Data extracted from a collection:
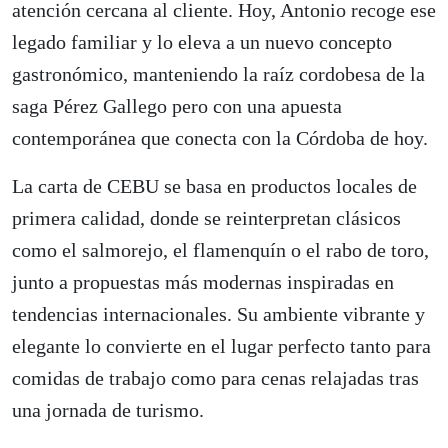
atención cercana al cliente. Hoy, Antonio recoge ese
legado familiar y lo eleva a un nuevo concepto
gastronómico, manteniendo la raíz cordobesa de la
saga Pérez Gallego pero con una apuesta
contemporánea que conecta con la Córdoba de hoy.
La carta de CEBU se basa en productos locales de
primera calidad, donde se reinterpretan clásicos
como el salmorejo, el flamenquín o el rabo de toro,
junto a propuestas más modernas inspiradas en
tendencias internacionales. Su ambiente vibrante y
elegante lo convierte en el lugar perfecto tanto para
comidas de trabajo como para cenas relajadas tras
una jornada de turismo.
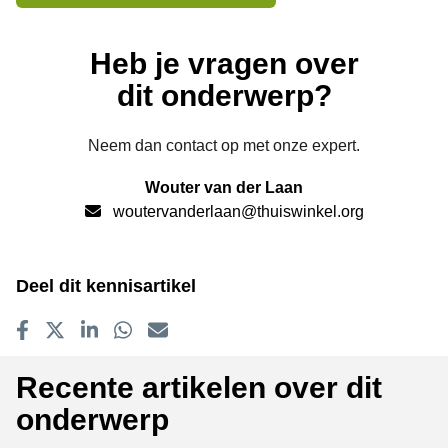
Heb je vragen over
dit onderwerp?
Neem dan contact op met onze expert.
Wouter van der Laan
woutervanderlaan@thuiswinkel.org
Deel dit kennisartikel
Delen op Facebook
Tweet
Delen op LinkedIn
Delen op WhatsApp
E-mailadres
Recente artikelen over dit
onderwerp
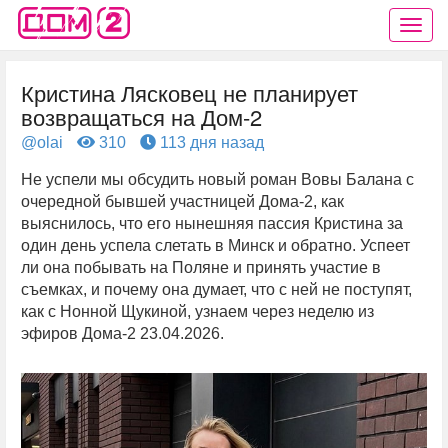
Кристина Лясковец не планирует
возвращаться на Дом-2
@olai
310
113 дня назад
Не успели мы обсудить новый роман Вовы Балана с
очередной бывшей участницей Дома-2, как
выяснилось, что его нынешняя пассия Кристина за
один день успела слетать в Минск и обратно. Успеет
ли она побывать на Поляне и принять участие в
съемках, и почему она думает, что с ней не поступят,
как с Нонной Щукиной, узнаем через неделю из
эфиров Дома-2 23.04.2026.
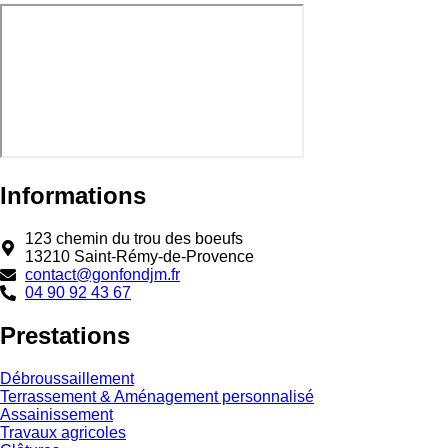
Informations
123 chemin du trou des boeufs
13210 Saint-Rémy-de-Provence
contact@gonfondjm.fr
04 90 92 43 67
Prestations
Débroussaillement
Terrassement & Aménagement personnalisé
Assainissement
Travaux agricoles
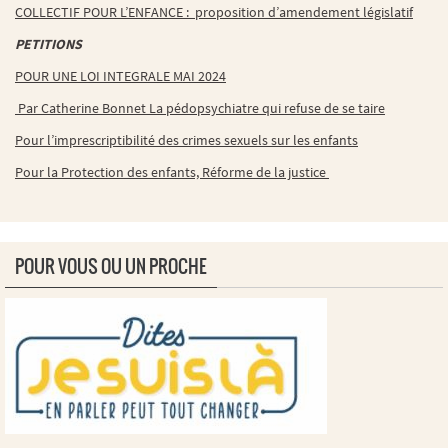
COLLECTIF POUR L’ENFANCE : proposition d’amendement législatif
PETITIONS
POUR UNE LOI INTEGRALE MAI 2024
Par Catherine Bonnet La pédopsychiatre qui refuse de se taire
Pour l’imprescriptibilité des crimes sexuels sur les enfants
Pour la Protection des enfants, Réforme de la justice
POUR VOUS OU UN PROCHE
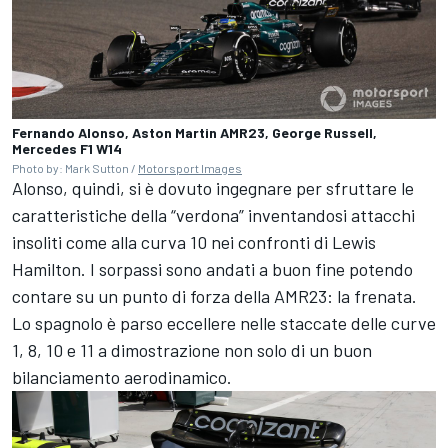
Fernando Alonso, Aston Martin AMR23, George Russell,
Mercedes F1 W14
Photo by: Mark Sutton /
Motorsport Images
Alonso, quindi, si è dovuto ingegnare per sfruttare le
caratteristiche della “verdona” inventandosi attacchi
insoliti come alla curva 10 nei confronti di Lewis
Hamilton. I sorpassi sono andati a buon fine potendo
contare su un punto di forza della AMR23: la frenata.
Lo spagnolo è parso eccellere nelle staccate delle curve
1, 8, 10 e 11 a dimostrazione non solo di un buon
bilanciamento aerodinamico.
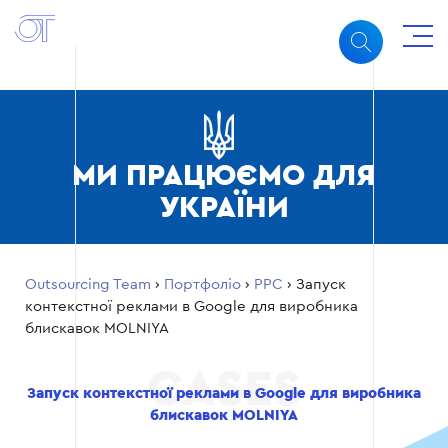
МИ ПРАЦЮЄМО ДЛЯ
УКРАЇНИ
Outsourcing Team
›
Портфоліо
›
PPC
›
Запуск
контекстної реклами в Google для виробника
блискавок MOLNIYA
Запуск контекстної реклами в Google для виробника
блискавок MOLNIYA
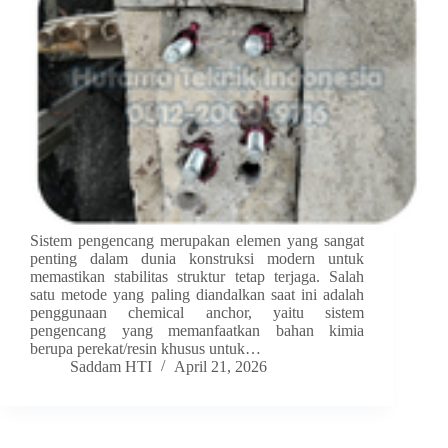
Sistem pengencang merupakan elemen yang sangat
penting dalam dunia konstruksi modern untuk
memastikan stabilitas struktur tetap terjaga. Salah
satu metode yang paling diandalkan saat ini adalah
penggunaan chemical anchor, yaitu sistem
pengencang yang memanfaatkan bahan kimia
berupa perekat/resin khusus untuk…
Saddam HTI
April 21, 2026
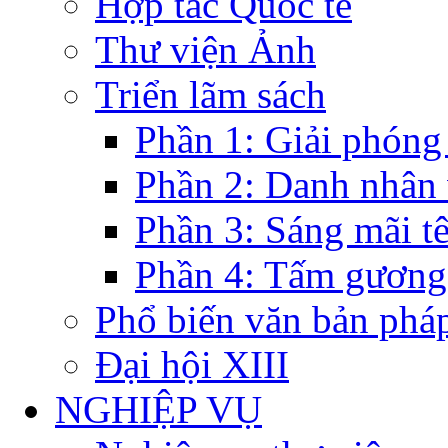
Hợp tác Quốc tế
Thư viện Ảnh
Triển lãm sách
Phần 1: Giải phóng
Phần 2: Danh nhân
Phần 3: Sáng mãi t
Phần 4: Tấm gương
Phổ biến văn bản pháp
Đại hội XIII
NGHIỆP VỤ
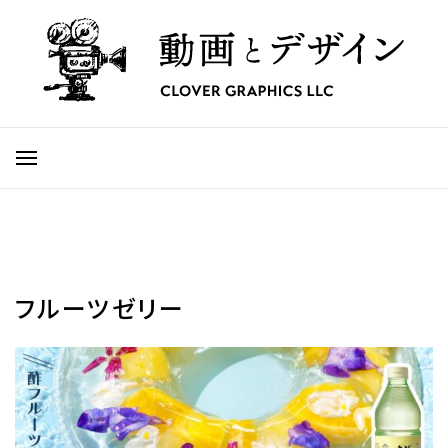
フルーツゼリー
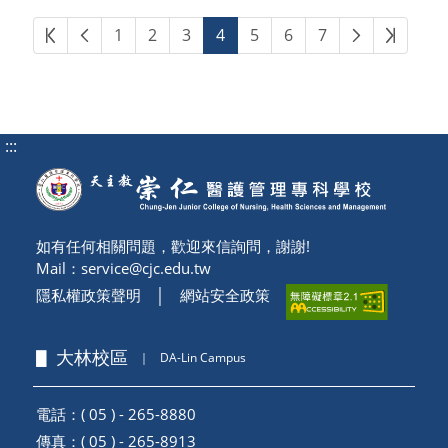
第一頁
上一頁
下一頁
最後頁
1
2
3
4
5
6
7
:::
如有任何相關問題，歡迎來信詢問，謝謝!
Mail：
service@cjc.edu.tw
隱私權政策聲明
│
網站安全政策
▋ 大林校區
｜
DA-Lin Campus
電話：( 05 ) - 265-8880
傳真：( 05 ) - 265-8913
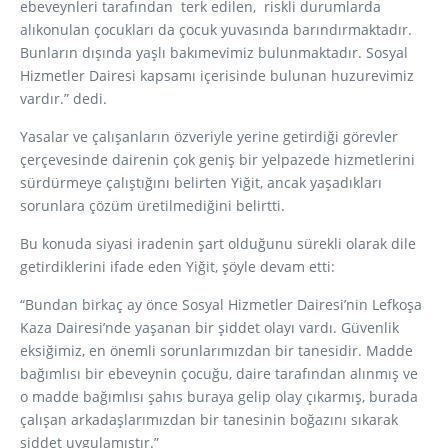
ebeveynleri tarafından terk edilen, riskli durumlarda
alıkonulan çocukları da çocuk yuvasında barındırmaktadır.
Bunların dışında yaşlı bakımevimiz bulunmaktadır. Sosyal
Hizmetler Dairesi kapsamı içerisinde bulunan huzurevimiz
vardır.” dedi.
Yasalar ve çalışanların özveriyle yerine getirdiği görevler
çerçevesinde dairenin çok geniş bir yelpazede hizmetlerini
sürdürmeye çalıştığını belirten Yiğit, ancak yaşadıkları
sorunlara çözüm üretilmediğini belirtti.
Bu konuda siyasi iradenin şart olduğunu sürekli olarak dile
getirdiklerini ifade eden Yiğit, şöyle devam etti:
“Bundan birkaç ay önce Sosyal Hizmetler Dairesi’nin Lefkoşa
Kaza Dairesi’nde yaşanan bir şiddet olayı vardı. Güvenlik
eksiğimiz, en önemli sorunlarımızdan bir tanesidir. Madde
bağımlısı bir ebeveynin çocuğu, daire tarafından alınmış ve
o madde bağımlısı şahıs buraya gelip olay çıkarmış, burada
çalışan arkadaşlarımızdan bir tanesinin boğazını sıkarak
şiddet uygulamıştır.”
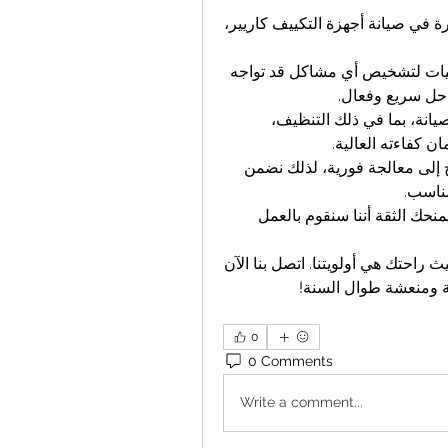
 يضم فريقنا من الفنيين ذوي الخبرة في صيانة أجهزة التكييف كاريير، 
 نحن نستخدم أحدث الأجهزة والتقنيات لتشخيص أي مشاكل قد تواجه 
 حل سريع وفعال.
 نقدم مجموعة كاملة من خدمات الصيانة، بما في ذلك التنظيف، 
ن كفاءته العالية.
 نحن ندرك أن مشكلة التكييف تحتاج إلى معالجة فورية، لذلك نضمن 
مناسب.
 جميع خدماتنا تأتي مع ضمان، مما يمنحك الثقة أننا سنقوم بالعمل 
، حيث راحتك هي أولويتنا. اتصل بنا الآن 
ة ومنعشة طوال السنة!
0
0 Comments
Write a comment...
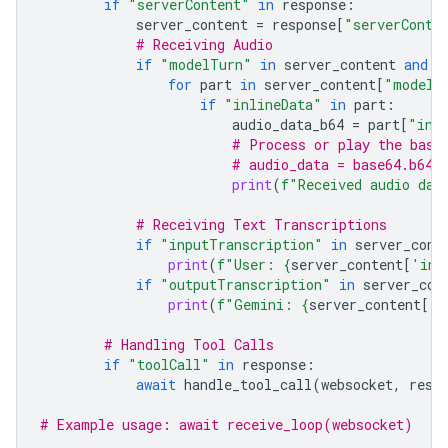
if
"serverContent"
in
response
:
server_content
=
response
[
"serverConte
# Receiving Audio
if
"modelTurn"
in
server_content
and
"
for
part
in
server_content
[
"modelT
if
"inlineData"
in
part
:
audio_data_b64
=
part
[
"inl
# Process or play the base
# audio_data = base64.b64d
print
(
f
"Received audio dat
# Receiving Text Transcriptions
if
"inputTranscription"
in
server_cont
print
(
f
"User: 
{
server_content
[
'inp
if
"outputTranscription"
in
server_con
print
(
f
"Gemini: 
{
server_content
[
'o
# Handling Tool Calls
if
"toolCall"
in
response
:
await
handle_tool_call
(
websocket
,
resp
# Example usage: await receive_loop(websocket)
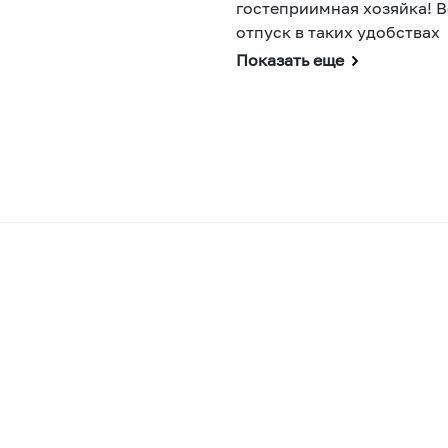
гостеприимная хозяйка! В
отпуск в таких удобствах
Показать еще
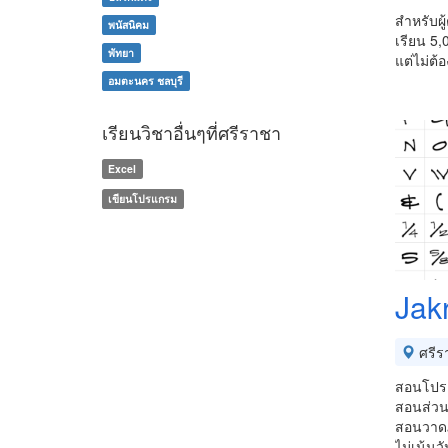
สำหรับผู
พนัสนิคม
เรียน 5
พัทยา
แต่ไม่ต้
อมตะนคร ชลบุรี
เรียนวิชาอื่นๆที่ศรีราชา
Excel
เขียนโปรแกรม
Jakr
ศรีร
สอนโปรแ
สอนส่วนต
สอนวาดภา
ไม่เน้นว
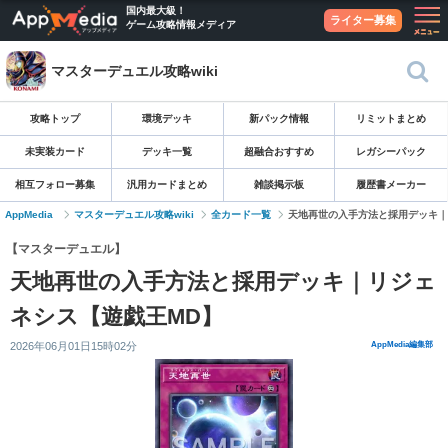
国内最大級！
ライター募集
ゲーム攻略情報メディア
マスターデュエル攻略wiki
攻略トップ
環境デッキ
新パック情報
リミットまとめ
未実装カード
デッキ一覧
超融合おすすめ
レガシーパック
相互フォロー募集
汎用カードまとめ
雑談掲示板
履歴書メーカー
AppMedia
マスターデュエル攻略wiki
全カード一覧
天地再世の入手方法と採用デッキ｜
【マスターデュエル】
天地再世の入手方法と採用デッキ｜リジェ
ネシス【遊戯王MD】
2026年06月01日15時02分
AppMedia編集部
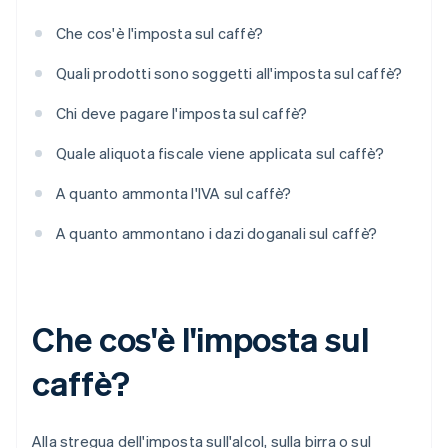
Che cos'è l'imposta sul caffè?
Quali prodotti sono soggetti all'imposta sul caffè?
Chi deve pagare l'imposta sul caffè?
Quale aliquota fiscale viene applicata sul caffè?
A quanto ammonta l'IVA sul caffè?
A quanto ammontano i dazi doganali sul caffè?
Che cos'è l'imposta sul
caffè?
Alla stregua dell'imposta sull'alcol, sulla birra o sul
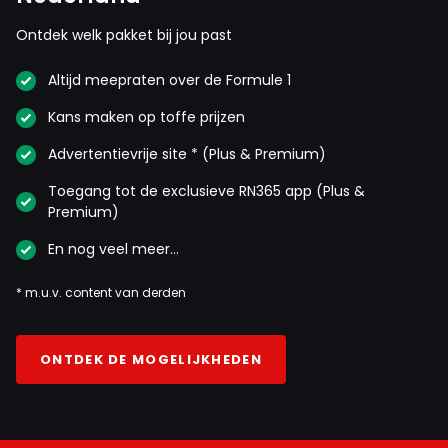
Ontdek welk pakket bij jou past
Altijd meepraten over de Formule 1
Kans maken op toffe prijzen
Advertentievrije site * (Plus & Premium)
Toegang tot de exclusieve RN365 app (Plus &
Premium)
En nog veel meer…
* m.u.v. content van derden
ONTDEK DE MOGELIJKHEDEN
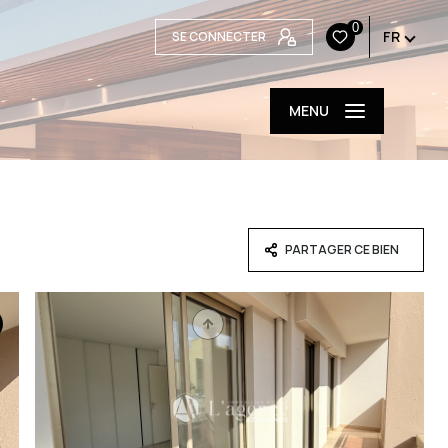
0
FR
SE CONNECTER
MENU
PARTAGER CE BIEN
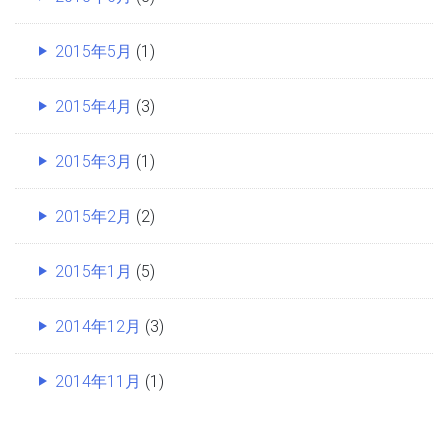
2015年5月
(1)
2015年4月
(3)
2015年3月
(1)
2015年2月
(2)
2015年1月
(5)
2014年12月
(3)
2014年11月
(1)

Activity
Begin at the first line of the entries and end at the line containing "junto a propuestas más modernas inspiradas en": write out each line exactly, skipping pictures.

Solution for this exercise
atención cercana al cliente. Hoy, Antonio recoge ese
legado familiar y lo eleva a un nuevo concepto
gastronómico, manteniendo la raíz cordobesa de la
saga Pérez Gallego pero con una apuesta
contemporánea que conecta con la Córdoba de hoy.
La carta de CEBU se basa en productos locales de
primera calidad, donde se reinterpretan clásicos
como el salmorejo, el flamenquín o el rabo de toro,
junto a propuestas más modernas inspiradas en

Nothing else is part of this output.